妻が次女の呼吸の仕方に違和感を感じ、服を脱がせてみる。すると、本来この時期の赤ちゃんは腹式呼吸の動きをするはずだが次女はお腹よりも胸が大きくベコベコと動き、苦しそうな呼吸をしていた。

インターネットで調べるとこれはあまり良くない状態のようだった。

 

不安になり、近所にある長女のかかりつけ病院へ連れて行った。

すると詳しい説明はされなかったが、医師からすぐに出産した病院へ連れて行くように言われた。

了承すると、医師が慌ただしく出産病院へ電話をしている声が聞こえた。すぐに向かう旨を伝えてくれたのだろう。

 

車で出産した病院へ向かい、到着すると待機していた医療チームがすぐに妻と次女を誘導してくれた。私と長女は付いていけないという事なので、車で待つことにした。

かなりの時間待ったように感じたが、妻からLINEが。「心不全をおこしているそう。もっと大きい病院に救急車で移動するって」

 

ショックだった。

心不全」という言葉は聞いたことぐらいはあったが、次女が?

 

その後救急車が到着し、私と長女も呼ばれて妻とともに搬送について説明を受けた。

同乗するらしい医師が「危険な状態です。搬送中に何も起こらないよう尽くしますが、確実な命の保証はできません」と言った。

恐怖を感じた。

しかしその事を了承した上で搬送する、という同意書にサインをした。

 

搬送直前の次女に再会できた。

服は破れて少し血が付き、体はたくさんの管や点滴に繋がっていた。本人は薬で眠っていた。

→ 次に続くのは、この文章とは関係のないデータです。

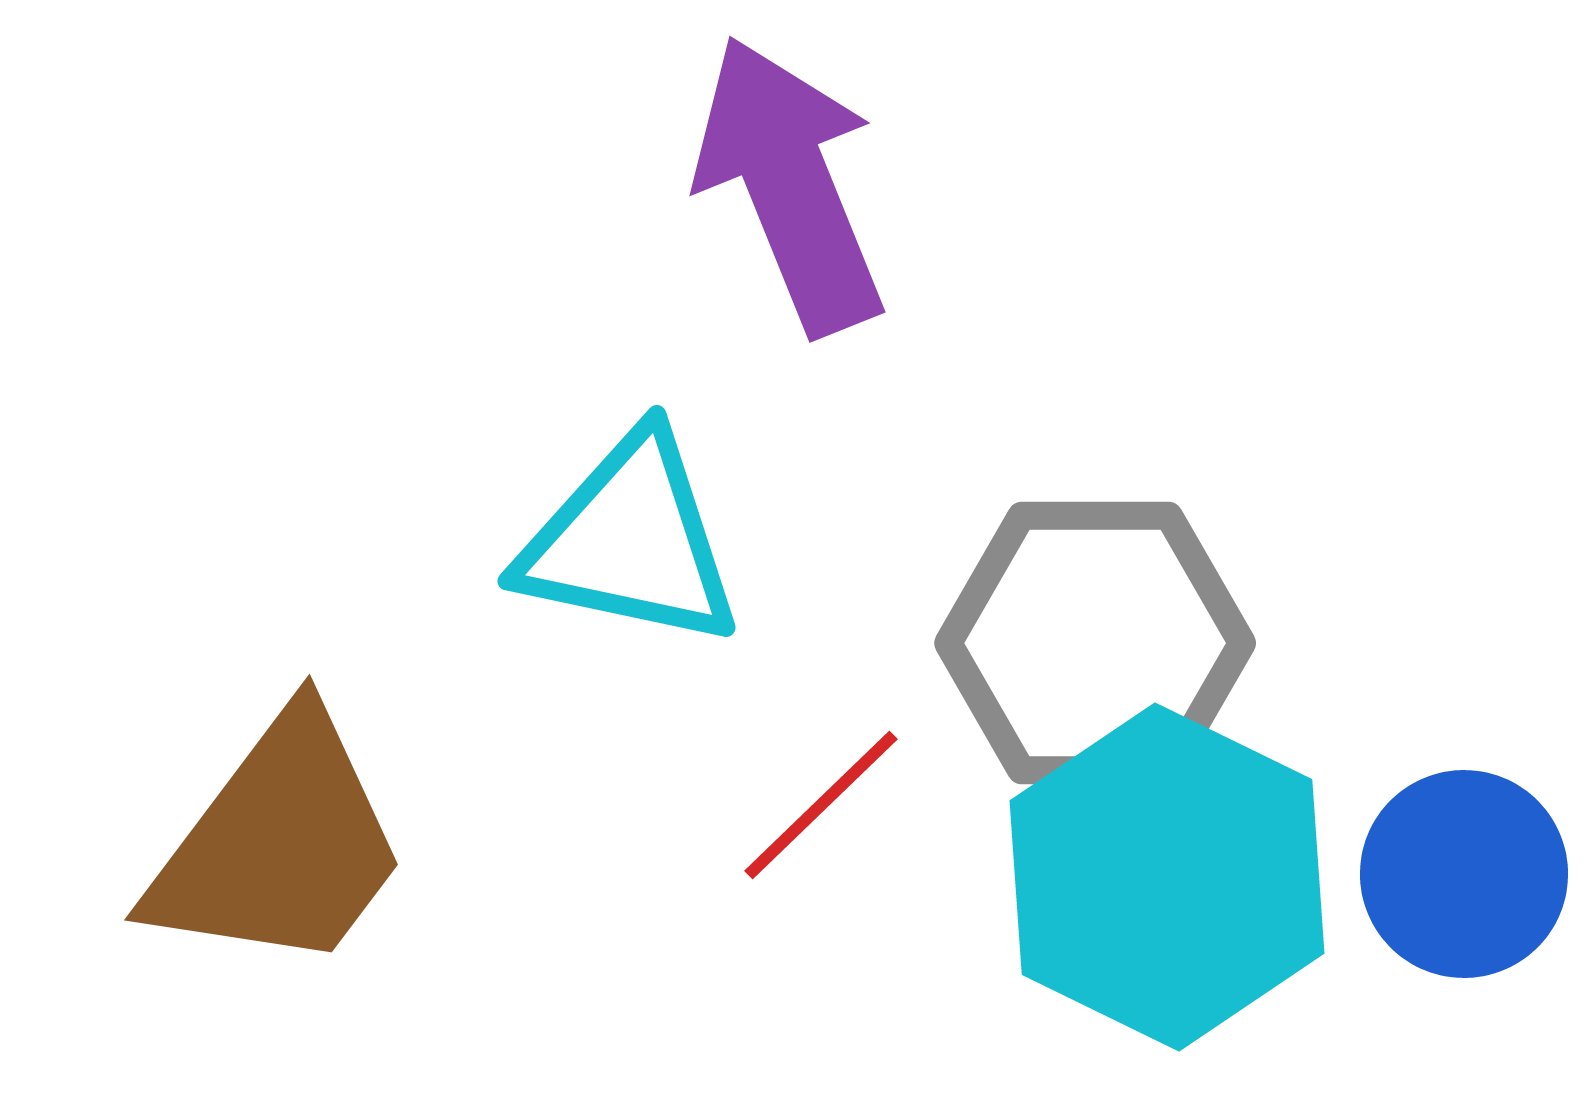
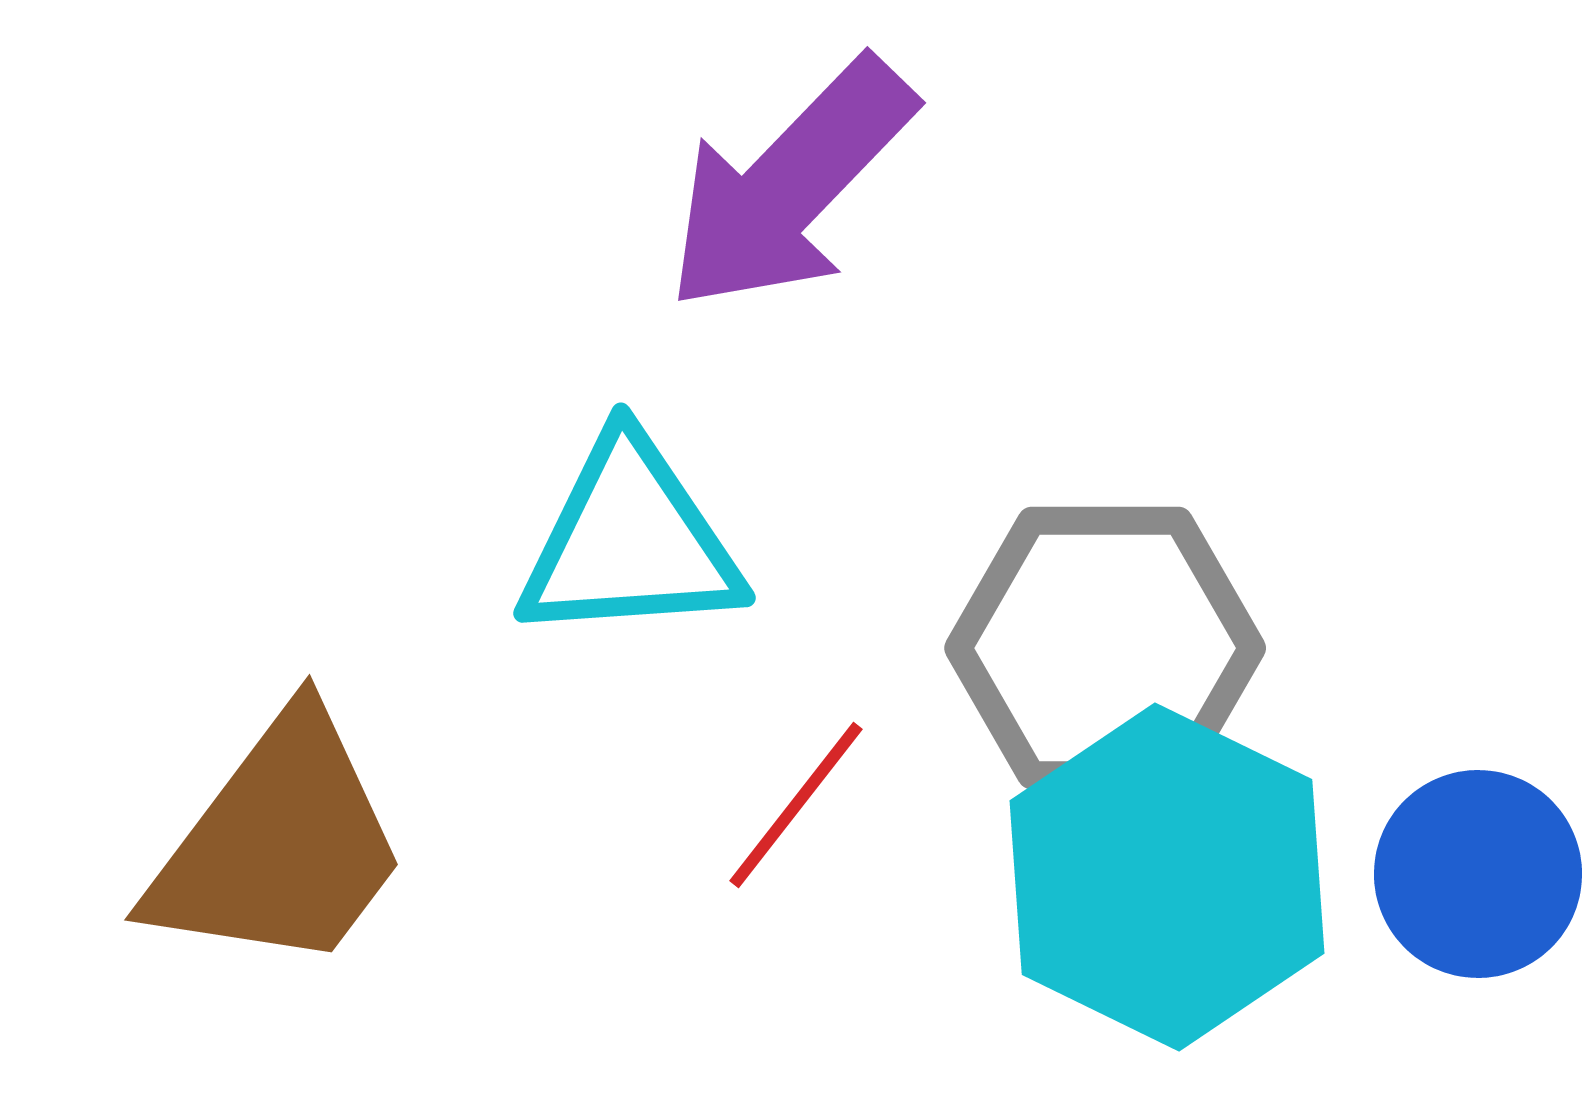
purple arrow: rotated 114 degrees counterclockwise
cyan triangle: rotated 16 degrees counterclockwise
gray hexagon: moved 10 px right, 5 px down
red line: moved 25 px left; rotated 8 degrees counterclockwise
blue circle: moved 14 px right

処置してくれた医師曰く「苦しかっただろうが、いま応急処置をしたので楽になったはず。あとは次の病院で」

楽になったとは言え、次女の姿を見ると涙が我慢できなかった。

長女も静かに妹を見守っていた。

今思えば長女が直接次女と会えたのは、現在に至るまでの間これが最後だった。

 

そして次女が救急車に運び込まれ、出発していくのを3人で見送った。コロナのため家族の同乗は許可されなかった。

 

その後、私たち3人は自家用車で次の病院へ移動した。移動中に3人でどんな会話をしたのかは思い出せない。

 

着いた病院は、小児関係では県内最大の病院だった。

次女は先に着いてICUで処置を受けているようだが、私たちはコロナのため中へは入れず、外で説明を受けた。

そこで医師から言われたのが

「心筋症の疑いがあります。内科的治療を始めますが、効果がない場合には心臓移植が必要になる可能性があります」

その場では意外なほど冷静にやりとりしていたが、頭の中は心筋症?心臓移植??と混乱していた。きっと妻も同じだったと思う。

 

しかしその日は次女に会えないまま帰宅するように言われ、数日かけて次女にコロナの検査や内科的治療への反応を確認し、面会できる見当がついたら連絡をくれるとの事だった。

 

あまりにも激動の1日で、どう受け止めたら良いのか分からず、帰宅後は3人でくっついて過ごした。

 

一生忘れることのない2月2日だった。